For employees who utilize traditional or Roth IRAs to save for retirement, the IRS has some encouraging news. You will be able to put an extra $500 to either account in 2023. The overall yearly contribution limit has now increased for the first time since 2019 to $6,500. A further $1,000 can be contributed by anyone over the age of 50.
Additionally, the IRS raised the income thresholds for IRAs, enabling you to earn more money while still benefiting from tax-free Roth accounts or tax-deferred regular IRAs.
Due to the most recent annual revisions, you will also be able to invest more through employment retirement plans like 401(k)s and 403(b)s in 2023. You should also be aware of the following.
The limits on IRA contributions are good news
The IRS boosted the yearly contribution limits for IRAs by $500, bringing the total to $6,500. This will thrill workers who want to maximize the benefits of their retirement accounts. Age 50 and older individuals are eligible to make a catch-up payment of $1,000, which is the same as in 2022.
Maximum contributions to employer-sponsored plans, including the well-known 401(k) and 403(b) plans, increased even more to $22,500 for 2023. People over 50 are eligible to make $7,500 in catch-up payments.
Another employer benefit, the SIMPLE IRA’s contribution cap rose to $15,500 in 2022 from $14,000.
Greater IRA income restrictions
The increase in IRA income limitations, if only slightly, is good news for savers. The table below shows the MAGI thresholds for 2023 to determine if a person qualifies for a Roth IRA.
|FILING STATUS||MAXIMUM INCOME FOR FULL CONTRIBUTION||PHASES OUT AT|
|Individual, head of household||$138,000||$153,000|
|Married filing jointly||$218,000||$228,000|
The Roth IRA limitations for individuals and heads of household in 2022 were $129,000 to $144,000 and $204,000 to $214,000 for married couples filing jointly.
But if you still want to benefit from the account, you might be able to create a backdoor Roth IRA; just be mindful of the tax repercussions.
The MAGI thresholds for traditional IRAs have also been raised for 2023 in order to allow for contribution deductions. Please take note that these restrictions only apply to you and your spouse if your employer offers a retirement plan.
|FILING STATUS||MAXIMUM INCOME FOR FULLY DEDUCTIBLE CONTRIBUTION||DEDUCTIBILITY PHASES OUT AT|
|Individual, head of household||$73,000||$83,000|
|Married filing jointly||$116,000||$136,000|
Your contributions are entirely deductible, regardless of your income, if you and your spouse do not have access to an employer plan.
The only distinction between the regular IRA and the Roth IRA is the income cap.

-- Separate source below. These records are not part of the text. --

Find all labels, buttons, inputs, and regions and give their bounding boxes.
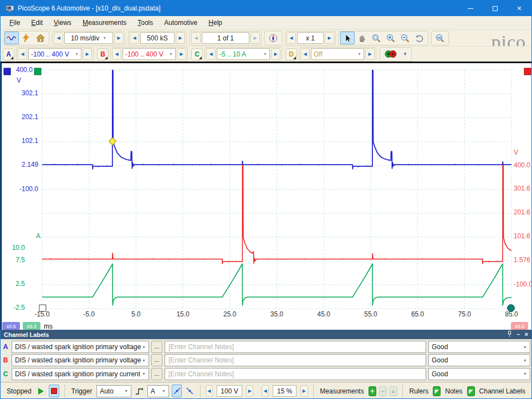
channel-d-range-next[interactable]: ▶ xyxy=(365,48,375,60)
menu-file[interactable]: File xyxy=(4,17,25,29)
zoom-out-button[interactable] xyxy=(398,32,412,44)
buffer-navigator-button[interactable] xyxy=(266,32,280,44)
undo-zoom-button[interactable] xyxy=(412,32,427,44)
channel-a-button[interactable]: A xyxy=(3,48,14,60)
advanced-trigger-button[interactable] xyxy=(134,385,145,397)
timebase-select[interactable]: 10 ms/div▼ xyxy=(64,32,113,44)
buffer-next-button[interactable]: ▶ xyxy=(250,32,260,44)
time-marker-handle[interactable] xyxy=(508,305,515,312)
rulers-toggle-button[interactable]: ◤ xyxy=(433,386,441,396)
scope-view[interactable]: 400.0302.1202.1102.12.149-100.0400.0301.… xyxy=(1,62,531,330)
samples-next-button[interactable]: ▶ xyxy=(176,32,185,44)
trigger-marker[interactable] xyxy=(109,137,116,145)
zoom-field[interactable]: x 1 xyxy=(297,32,324,44)
buffer-prev-button[interactable]: ◀ xyxy=(191,32,201,44)
channel-c-range-next[interactable]: ▶ xyxy=(271,48,280,60)
trigger-source-select[interactable]: A▼ xyxy=(147,385,169,397)
chevron-down-icon: ▼ xyxy=(142,345,146,349)
marquee-zoom-button[interactable] xyxy=(369,32,383,44)
pretrigger-field[interactable]: 15 % xyxy=(273,385,296,397)
chevron-down-icon: ▼ xyxy=(103,36,106,40)
minimize-button[interactable] xyxy=(458,1,483,16)
channel-a-range-prev[interactable]: ◀ xyxy=(18,48,27,60)
trigger-marker-button[interactable] xyxy=(381,48,400,60)
rising-edge-button[interactable] xyxy=(172,385,182,397)
channel-b-button[interactable]: B xyxy=(97,48,109,60)
menu-measurements[interactable]: Measurements xyxy=(77,17,132,29)
menu-automotive[interactable]: Automotive xyxy=(158,17,203,29)
close-button[interactable]: × xyxy=(507,1,531,16)
channel-label-select-b[interactable]: DIS / wasted spark ignition primary volt… xyxy=(12,354,149,366)
timebase-prev-button[interactable]: ◀ xyxy=(54,32,63,44)
channel-notes-input[interactable] xyxy=(165,341,426,353)
svg-text:65.0: 65.0 xyxy=(411,310,424,318)
channel-label-select-a[interactable]: DIS / wasted spark ignition primary volt… xyxy=(12,341,149,353)
falling-edge-button[interactable] xyxy=(185,385,195,397)
axis-marker-b[interactable] xyxy=(524,68,531,75)
zoom-next-button[interactable]: ▶ xyxy=(325,32,334,44)
trigger-marker-dropdown[interactable]: ▼ xyxy=(400,48,410,60)
samples-field[interactable]: 500 kS xyxy=(140,32,175,44)
channel-b-range-select[interactable]: -100 .. 400 V▼ xyxy=(122,48,176,60)
svg-text:301.6: 301.6 xyxy=(514,185,530,192)
rising-edge-icon xyxy=(173,387,181,395)
channel-c-range-select[interactable]: -5 .. 10 A▼ xyxy=(217,48,270,60)
menu-edit[interactable]: Edit xyxy=(25,17,48,29)
channel-c-button[interactable]: C xyxy=(191,48,203,60)
buffer-field[interactable]: 1 of 1 xyxy=(202,32,249,44)
zoom-badges[interactable]: x0.5x0.3x0.5 xyxy=(2,322,528,330)
samples-prev-button[interactable]: ◀ xyxy=(130,32,139,44)
channel-d-range-select[interactable]: Off▼ xyxy=(311,48,364,60)
trigger-level-up-button[interactable]: ▶ xyxy=(246,385,253,397)
channel-status-select[interactable]: Good▼ xyxy=(428,368,530,380)
edit-measurement-button[interactable]: ▲ xyxy=(390,386,397,396)
channel-notes-input[interactable] xyxy=(165,368,426,380)
autosetup-button[interactable] xyxy=(19,32,33,44)
channel-b-range-prev[interactable]: ◀ xyxy=(112,48,121,60)
pretrigger-down-button[interactable]: ◀ xyxy=(262,385,269,397)
panel-minimize-icon[interactable]: – xyxy=(516,331,520,337)
channel-a-range-next[interactable]: ▶ xyxy=(83,48,92,60)
waveform-view-button[interactable] xyxy=(4,32,19,44)
axis-marker-c[interactable] xyxy=(34,68,41,75)
channel-a-range-select[interactable]: -100 .. 400 V▼ xyxy=(28,48,81,60)
channel-c-range-prev[interactable]: ◀ xyxy=(206,48,216,60)
menu-tools[interactable]: Tools xyxy=(132,17,158,29)
axis-marker-a[interactable] xyxy=(4,68,11,75)
timebase-next-button[interactable]: ▶ xyxy=(114,32,124,44)
add-measurement-button[interactable]: + xyxy=(369,386,376,396)
channel-label-select-c[interactable]: DIS / wasted spark ignition primary curr… xyxy=(12,368,149,380)
menu-views[interactable]: Views xyxy=(48,17,77,29)
notes-toggle-button[interactable]: ◤ xyxy=(467,386,475,396)
zoom-100-button[interactable]: 100 xyxy=(433,32,447,44)
normal-selection-button[interactable] xyxy=(340,32,355,44)
start-button[interactable] xyxy=(36,385,47,397)
label-more-button[interactable]: ... xyxy=(151,368,162,380)
zoom-in-button[interactable] xyxy=(383,32,398,44)
channel-status-select[interactable]: Good▼ xyxy=(428,354,530,366)
remove-measurement-button[interactable]: − xyxy=(379,386,387,396)
trigger-mode-select[interactable]: Auto▼ xyxy=(96,385,131,397)
stop-button[interactable] xyxy=(49,385,59,397)
zoom-prev-button[interactable]: ◀ xyxy=(287,32,296,44)
falling-edge-icon xyxy=(186,387,194,395)
axis-offset-handle[interactable] xyxy=(39,305,46,311)
menu-help[interactable]: Help xyxy=(203,17,228,29)
panel-close-icon[interactable]: × xyxy=(525,331,528,337)
maximize-button[interactable] xyxy=(483,1,507,16)
label-more-button[interactable]: ... xyxy=(151,341,162,353)
channel-b-range-next[interactable]: ▶ xyxy=(177,48,186,60)
channel-notes-input[interactable] xyxy=(165,354,426,366)
trigger-level-field[interactable]: 100 V xyxy=(217,385,242,397)
pretrigger-up-button[interactable]: ▶ xyxy=(300,385,308,397)
trigger-level-down-button[interactable]: ◀ xyxy=(206,385,213,397)
hand-tool-button[interactable] xyxy=(355,32,369,44)
pin-icon[interactable] xyxy=(507,331,512,338)
channel-status-select[interactable]: Good▼ xyxy=(428,341,530,353)
label-more-button[interactable]: ... xyxy=(151,354,162,366)
channel-label-value: DIS / wasted spark ignition primary volt… xyxy=(15,356,142,364)
channel-d-button[interactable]: D xyxy=(285,48,297,60)
svg-text:102.1: 102.1 xyxy=(22,137,38,145)
channel-d-range-prev[interactable]: ◀ xyxy=(300,48,310,60)
home-button[interactable] xyxy=(33,32,48,44)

Here are a few additional major distinctions and which account is preferable for investors.
To sum up
Since the cost of living has grown due to high inflation, the IRS permits you to contribute more to your retirement savings because you’ll need it to maintain your current quality of living. Maximize your IRA and employer-sponsored retirement plans if you can. Another option to think about is a health savings account, which offers various tax benefits and can be invested in.